■ What to work on: Leave out the pictures and transcribe the rest of the records exactly.

■ Records supplied:
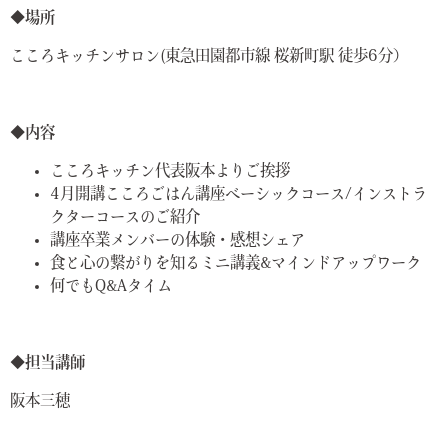
◆場所
こころキッチンサロン(東急田園都市線 桜新町駅 徒歩6分）
◆内容
こころキッチン代表阪本よりご挨拶
4月開講こころごはん講座ベーシックコース/インストラ
クターコースのご紹介
講座卒業メンバーの体験・感想シェア
食と心の繋がりを知るミニ講義&マインドアップワーク
何でもQ&Aタイム
◆担当講師
阪本三穂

■ Expected answer:
◆場所
こころキッチンサロン(東急田園都市線 桜新町駅 徒歩6分）
◆内容
こころキッチン代表阪本よりご挨拶
4月開講こころごはん講座ベーシックコース/インストラ
クターコースのご紹介
講座卒業メンバーの体験・感想シェア
食と心の繋がりを知るミニ講義&マインドアップワーク
何でもQ&Aタイム
◆担当講師
阪本三穂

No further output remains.